JHX butterfly positions are structurally neutral / pin (limited-risk, limited-reward); the modeled P&L assumes European-style exercise at expiration and ignores early assignment, transaction costs, dividends paid before expiry on the stock leg (when present), and the bid-ask spread on the listed chain. JHX positions also carry Basic Materials sector concentration risk; news flow inside the sector (peer earnings, regulatory shifts, supply-chain headlines) can move JHX alongside the broader basket even when JHX-specific fundamentals are unchanged. Always rebuild the position from current JHX chain quotes before placing a trade.

Frequently asked questions

What is a butterfly on JHX?
A butterfly on JHX is the butterfly strategy applied to JHX (stock). The strategy is structurally neutral / pin (limited-risk, limited-reward): A long call butterfly buys one lower-strike call, sells two ATM calls, and buys one higher-strike call, paying a small net debit for a defined-risk position that maxes out if the underlying pins the middle strike at expiration. With JHX stock trading near $19.46, the strikes shown on this page are snapped to the nearest listed JHX chain strike and the premiums come straight from the end-of-day bid/ask midpoint.
How are JHX butterfly max profit and max loss calculated?
Max profit equals the wing width minus net debit times 100 (reached when the underlying pins the middle strike); max loss equals the net debit times 100. Two breakevens at lower-wing plus debit and upper-wing minus debit. For the JHX butterfly priced from the end-of-day chain at a 30-day expiry (ATM IV 70.90%), the computed maximum profit is unbounded per contract and the computed maximum loss is unbounded per contract.

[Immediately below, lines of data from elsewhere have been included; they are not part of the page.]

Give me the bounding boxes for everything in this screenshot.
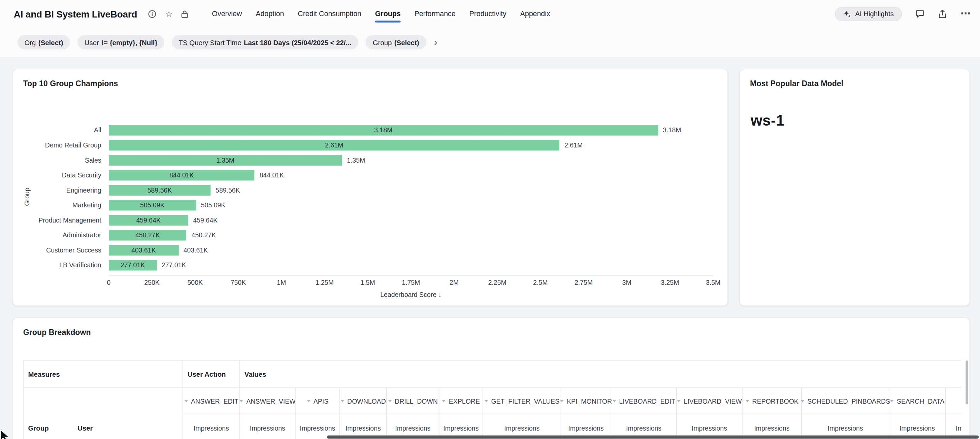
column-header-search-data[interactable]: SEARCH_DATA — [889, 388, 945, 414]
chart-bar-track: 589.56K589.56K — [109, 183, 713, 197]
filter-chip-ts-query-start-time[interactable]: TS Query Start TimeLast 180 Days (25/04/… — [172, 35, 358, 49]
more-options-icon[interactable]: ⋯ — [961, 9, 971, 19]
x-tick-label: 2M — [450, 279, 459, 286]
chart-bar-lb-verification[interactable]: 277.01K — [109, 259, 157, 270]
column-caret-icon[interactable] — [484, 399, 488, 402]
column-caret-icon[interactable] — [184, 399, 188, 402]
bar-value-label-outside: 589.56K — [216, 186, 240, 194]
chart-row: All3.18M3.18M — [23, 122, 713, 138]
comments-icon[interactable] — [916, 10, 924, 18]
tab-groups[interactable]: Groups — [375, 10, 401, 17]
filter-bar: Org(Select)User!= {empty}, {Null}TS Quer… — [0, 28, 980, 49]
filter-chip-org[interactable]: Org(Select) — [18, 35, 70, 49]
impressions-measure-cell[interactable]: Impressions — [183, 414, 239, 439]
chart-category-label: Demo Retail Group — [23, 141, 109, 148]
column-header-get-filter-values[interactable]: GET_FILTER_VALUES — [483, 388, 561, 414]
chart-x-ticks: 0250K500K750K1M1.25M1.5M1.75M2M2.25M2.5M… — [109, 275, 713, 287]
share-icon[interactable] — [938, 9, 947, 19]
tab-productivity[interactable]: Productivity — [469, 10, 506, 17]
column-caret-icon[interactable] — [800, 399, 804, 402]
column-caret-icon[interactable] — [388, 399, 392, 402]
column-caret-icon[interactable] — [560, 399, 564, 402]
column-header-explore[interactable]: EXPLORE — [439, 388, 483, 414]
tab-adoption[interactable]: Adoption — [256, 10, 284, 17]
x-tick-label: 1.25M — [315, 279, 334, 286]
column-header-apis[interactable]: APIS — [295, 388, 339, 414]
column-caret-icon[interactable] — [442, 399, 445, 402]
chart-bar-demo-retail-group[interactable]: 2.61M — [109, 140, 559, 151]
chart-category-label: Product Management — [23, 216, 109, 224]
measures-header: Measures — [24, 361, 183, 388]
chart-bar-track: 403.61K403.61K — [109, 242, 713, 258]
chart-row: Sales1.35M1.35M — [23, 153, 713, 168]
x-tick-label: 3.5M — [706, 279, 720, 286]
table-column-headers: ANSWER_EDITANSWER_VIEWAPISDOWNLOADDRILL_… — [183, 388, 961, 414]
chart-bar-track: 277.01K277.01K — [109, 258, 713, 273]
nav-tabs: OverviewAdoptionCredit ConsumptionGroups… — [212, 10, 550, 17]
column-header-liveboard-edit[interactable]: LIVEBOARD_EDIT — [611, 388, 676, 414]
column-caret-icon[interactable] — [612, 399, 616, 402]
mouse-cursor — [0, 431, 10, 439]
column-header-label: DRILL_DOWN — [395, 397, 438, 404]
chart-category-label: Engineering — [23, 186, 109, 194]
chart-bar-track: 459.64K459.64K — [109, 212, 713, 227]
column-header-answer-edit[interactable]: ANSWER_EDIT — [183, 388, 239, 414]
tab-performance[interactable]: Performance — [414, 10, 455, 17]
tab-credit-consumption[interactable]: Credit Consumption — [298, 10, 361, 17]
column-header-drill-down[interactable]: DRILL_DOWN — [386, 388, 439, 414]
bar-value-label-inside: 589.56K — [148, 186, 172, 194]
top-groups-card: Top 10 Group Champions Group All3.18M3.1… — [13, 69, 728, 306]
column-caret-icon[interactable] — [890, 399, 894, 402]
x-tick-label: 2.75M — [574, 279, 593, 286]
column-header-reportbook[interactable]: REPORTBOOK — [742, 388, 801, 414]
top-cards-row: Top 10 Group Champions Group All3.18M3.1… — [0, 57, 980, 306]
chart-bar-product-management[interactable]: 459.64K — [109, 215, 188, 225]
column-caret-icon[interactable] — [745, 399, 749, 402]
column-header-kpi-monitor[interactable]: KPI_MONITOR — [561, 388, 611, 414]
column-caret-icon[interactable] — [677, 399, 681, 402]
column-header-scheduled-pinboards[interactable]: SCHEDULED_PINBOARDS — [801, 388, 889, 414]
kpi-card-title: Most Popular Data Model — [740, 69, 969, 88]
tab-overview[interactable]: Overview — [212, 10, 242, 17]
liveboard-title: AI and BI System LiveBoard — [14, 8, 137, 19]
ai-highlights-button[interactable]: AI Highlights — [835, 6, 902, 21]
group-column-header[interactable]: Group — [24, 414, 73, 439]
filter-chip-name: Group — [373, 38, 392, 46]
horizontal-scrollbar-thumb[interactable] — [327, 436, 979, 439]
column-caret-icon[interactable] — [307, 399, 310, 402]
user-column-header[interactable]: User — [73, 414, 183, 439]
table-vertical-scrollbar[interactable] — [966, 361, 968, 404]
column-header-label: APIS — [313, 397, 328, 404]
filter-chip-user[interactable]: User!= {empty}, {Null} — [78, 35, 164, 49]
chart-bar-data-security[interactable]: 844.01K — [109, 170, 255, 180]
chart-category-label: LB Verification — [23, 261, 109, 269]
favorite-star-icon[interactable]: ☆ — [165, 10, 173, 18]
user-action-header: User Action — [183, 361, 239, 388]
column-header-answer-view[interactable]: ANSWER_VIEW — [239, 388, 295, 414]
x-tick-label: 1M — [277, 279, 286, 286]
column-caret-icon[interactable] — [340, 399, 344, 402]
table-column-header-row: ANSWER_EDITANSWER_VIEWAPISDOWNLOADDRILL_… — [24, 388, 961, 414]
lock-icon[interactable] — [181, 10, 188, 18]
chart-bar-marketing[interactable]: 505.09K — [109, 200, 196, 210]
chart-bar-engineering[interactable]: 589.56K — [109, 185, 210, 195]
column-header-spo[interactable]: SPO — [945, 388, 961, 414]
chart-bar-customer-success[interactable]: 403.61K — [109, 245, 178, 256]
chart-bar-sales[interactable]: 1.35M — [109, 154, 342, 165]
x-axis-title[interactable]: Leaderboard Score↓ — [109, 291, 713, 298]
chart-bar-track: 844.01K844.01K — [109, 167, 713, 183]
chart-bar-all[interactable]: 3.18M — [109, 124, 658, 135]
column-caret-icon[interactable] — [239, 399, 243, 402]
info-icon[interactable] — [148, 10, 157, 18]
bar-value-label-inside: 450.27K — [135, 231, 160, 239]
impressions-measure-cell[interactable]: Impressions — [239, 414, 295, 439]
chart-bar-administrator[interactable]: 450.27K — [109, 230, 186, 240]
filter-chip-name: Org — [24, 38, 36, 46]
column-header-liveboard-view[interactable]: LIVEBOARD_VIEW — [676, 388, 742, 414]
filters-next-chevron[interactable]: › — [434, 37, 437, 47]
chart-rows: All3.18M3.18MDemo Retail Group2.61M2.61M… — [23, 122, 713, 272]
column-header-download[interactable]: DOWNLOAD — [339, 388, 386, 414]
chart-category-label: Customer Success — [23, 246, 109, 253]
filter-chip-group[interactable]: Group(Select) — [366, 35, 426, 49]
tab-appendix[interactable]: Appendix — [520, 10, 550, 17]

Live intraday quotes will differ as the chain moves through the trading session.
What is the breakeven for a JHX butterfly?
The breakeven for the JHX butterfly priced on this page is no defined breakeven on the modeled curve at expiration, derived from end-of-day chain premiums. Breakeven is the underlying price at which the strategy's P&L crosses zero ignoring transaction costs and assignment risk. The current JHX market-implied 1-standard-deviation expected move is approximately 20.33%; if the move sits well outside the breakeven distance, the structure's risk-reward becomes correspondingly tighter.

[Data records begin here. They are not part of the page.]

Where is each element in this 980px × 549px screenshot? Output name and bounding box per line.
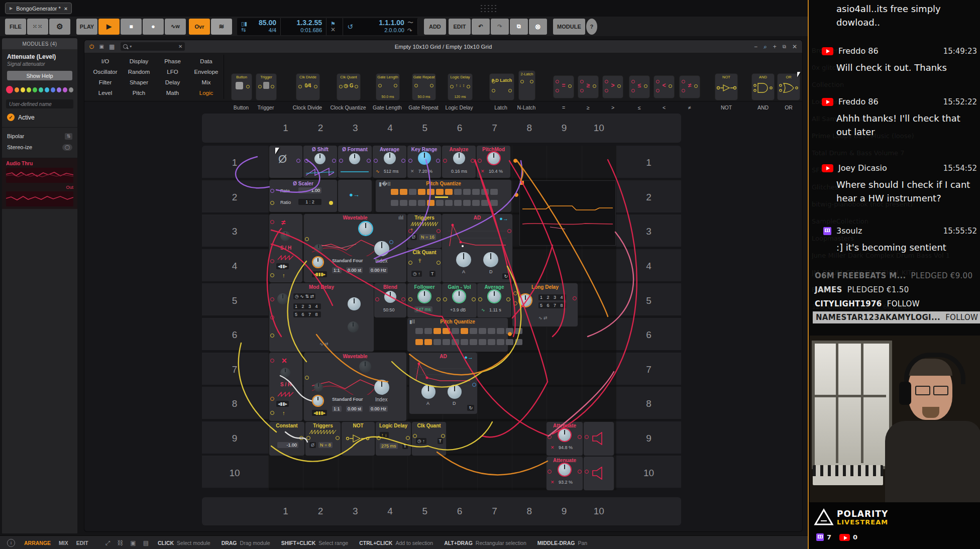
category-io[interactable]: I/O — [88, 58, 122, 64]
bipolar-toggle[interactable]: ⇅ — [65, 133, 72, 140]
module-value[interactable]: 1.11 s — [489, 307, 501, 312]
quantize-cell[interactable] — [391, 200, 398, 206]
hz-value[interactable]: 0.00 Hz — [369, 406, 388, 412]
module-audio-out-2[interactable] — [584, 457, 614, 490]
palette-label[interactable]: Clock Quantize — [330, 104, 366, 111]
module-wavetable-2[interactable]: Wavetable ◂▮▮▮▸ Standard Four 1:1 0.00 s… — [304, 353, 406, 421]
quantize-cell[interactable] — [454, 189, 462, 195]
module-pitchmod[interactable]: PitchMod ✕ 10.4 % — [477, 146, 510, 178]
phase-icon[interactable]: Ø — [410, 234, 417, 240]
palette-label[interactable]: Logic Delay — [446, 104, 473, 111]
time-signature[interactable]: 4/4 — [269, 27, 276, 34]
quantize-cell[interactable] — [427, 200, 434, 206]
layered-editing-button[interactable]: ≋ — [211, 19, 232, 35]
loop-chip[interactable]: ↻ — [467, 405, 474, 411]
quantize-cells-bottom[interactable] — [391, 200, 498, 206]
module-triggers-1[interactable]: Triggers + Ø N = 16 — [407, 214, 442, 248]
module-phase-shift[interactable]: Ø Shift — [303, 146, 337, 178]
ratio-value[interactable]: 1:1 — [332, 267, 342, 273]
minimize-icon[interactable]: − — [754, 43, 757, 50]
quantize-cell[interactable] — [472, 200, 480, 206]
module-pitch-quantize-2[interactable]: Pitch Quantize ▮II — [407, 318, 508, 352]
category-oscillator[interactable]: Oscillator — [88, 69, 122, 75]
palette-tile-logic-delay[interactable]: Logic Delay ↑ ↓ ↕ 120 ms — [448, 74, 472, 100]
category-phase[interactable]: Phase — [156, 58, 189, 64]
undo-button[interactable]: ↶ — [472, 19, 490, 35]
quantize-cell[interactable] — [506, 339, 513, 345]
palette-tile-clock-divide[interactable]: Clk Divide 0⁄4 — [296, 74, 319, 100]
help-button[interactable]: ? — [586, 19, 597, 35]
color-swatch[interactable] — [39, 87, 43, 92]
view-edit[interactable]: EDIT — [76, 540, 88, 546]
gate-chip[interactable]: T — [429, 271, 435, 277]
quantize-cell[interactable] — [418, 200, 425, 206]
loop-length[interactable]: 2.0.0.00 — [384, 27, 404, 34]
module-value[interactable]: 147 ms — [414, 306, 432, 312]
tab-close-icon[interactable]: × — [64, 6, 67, 12]
quantize-cell[interactable] — [436, 200, 444, 206]
oscilloscope-display[interactable] — [520, 181, 615, 245]
module-analyze[interactable]: Analyze 0.16 ms — [442, 146, 476, 178]
category-logic[interactable]: Logic — [189, 90, 223, 96]
module-phase-scaler[interactable]: Ø Scaler Rate 1.00 Ratio 1 : 2 — [269, 180, 337, 212]
module-value[interactable]: 275 ms — [380, 443, 398, 449]
automation-write-button[interactable]: ∿w — [165, 19, 186, 35]
gate-chip[interactable]: T — [438, 438, 444, 444]
module-button[interactable]: MODULE — [553, 19, 585, 35]
module-sh-column-2[interactable]: ✕ S / H ◂▮▮▸ ↑ — [269, 353, 302, 421]
duplicate-button[interactable]: ⧉ — [510, 19, 528, 35]
module-mod-delay[interactable]: Mod Delay ◷ ∿ ⇅ ⇄ 1 2 3 4 5 6 7 8 ∿ ⇄ — [269, 283, 374, 352]
palette-label[interactable]: < — [663, 104, 666, 111]
fold-control[interactable]: ◂▮▮▮▸ — [312, 410, 327, 416]
quantize-cell[interactable] — [497, 328, 504, 334]
palette-label[interactable]: Button — [234, 104, 249, 111]
quantize-cell[interactable] — [497, 339, 504, 345]
curve-icon[interactable]: ∿ — [376, 169, 380, 174]
color-swatch[interactable] — [6, 86, 13, 93]
quantize-cell[interactable] — [424, 328, 432, 334]
quantize-cell[interactable] — [515, 328, 522, 334]
quantize-cell[interactable] — [424, 339, 432, 345]
delay-steps-1[interactable]: 1 2 3 4 — [538, 294, 566, 300]
mode-chip[interactable]: ◷ ↑ — [411, 271, 422, 277]
arrows-chip[interactable]: ↑ ↓ — [380, 432, 389, 438]
add-button[interactable]: ADD — [424, 19, 446, 35]
n-value[interactable]: N = 8 — [318, 442, 333, 448]
module-pitch-quantize-1[interactable]: Pitch Quantize ▮�II — [376, 180, 511, 212]
palette-label[interactable]: ≥ — [587, 104, 590, 111]
tempo-value[interactable]: 85.00 — [259, 19, 276, 27]
quantize-cell[interactable] — [400, 189, 407, 195]
category-random[interactable]: Random — [122, 69, 156, 75]
category-display[interactable]: Display — [122, 58, 156, 64]
palette-tile-equal[interactable]: = — [554, 76, 574, 98]
category-filter[interactable]: Filter — [88, 79, 122, 85]
palette-tile-gte[interactable]: ≥ — [578, 76, 598, 98]
delay-mode-chip[interactable]: ◷ ∿ ⇅ ⇄ — [293, 293, 315, 299]
palette-label[interactable]: Clock Divide — [293, 104, 322, 111]
category-grid[interactable]: I/O Display Phase Data Oscillator Random… — [88, 56, 223, 98]
palette-label[interactable]: Latch — [494, 104, 507, 111]
quantize-cell[interactable] — [445, 200, 453, 206]
wavetable-preset[interactable]: Standard Four — [332, 397, 363, 402]
module-blend[interactable]: Blend 50:50 — [374, 283, 406, 317]
song-position[interactable]: 1.3.2.55 — [297, 19, 322, 27]
palette-tile-n-latch[interactable]: 2-Latch — [519, 71, 535, 100]
module-value[interactable]: 512 ms — [384, 169, 399, 174]
color-swatch[interactable] — [27, 87, 31, 92]
quantize-cell[interactable] — [479, 328, 486, 334]
tempo-display[interactable]: ▯▮⇆ 85.00 4/4 — [237, 18, 281, 35]
module-triggers-2[interactable]: Triggers Ø N = 8 — [305, 422, 341, 456]
module-phase-formant[interactable]: Ø Formant — [338, 146, 372, 178]
mode-chip[interactable]: ◷ ↑ — [416, 438, 426, 444]
color-swatch[interactable] — [15, 87, 19, 92]
hz-value[interactable]: 0.00 Hz — [369, 267, 388, 273]
module-phase-in[interactable]: Ø — [269, 146, 302, 178]
category-level[interactable]: Level — [88, 90, 122, 96]
quantize-cell[interactable] — [400, 200, 407, 206]
punch-in-icon[interactable]: ⚑✕ — [331, 21, 336, 33]
module-not[interactable]: NOT — [342, 422, 375, 456]
module-blank[interactable]: ●→ — [338, 180, 372, 212]
multiply-icon[interactable]: ✕ — [410, 169, 414, 174]
palette-tile-lt[interactable]: < — [654, 76, 674, 98]
play-button[interactable]: ▶ — [98, 19, 120, 35]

When should you consider a butterfly on JHX?
Butterflies on JHX are pinning bets - traders use them when they expect JHX to settle near a specific level at expiration (often the prior close, a round number, or the max-pain strike) and want defined-risk exposure to that outcome.
How does current JHX implied volatility affect this butterfly?
JHX ATM IV is at 70.90% with IV rank near 17.90%, which is on the low end of its 1-year range. Premium-buying structures (long call, long put, debit spreads) are relatively cheap in this regime; premium-selling structures collect less credit per unit risk.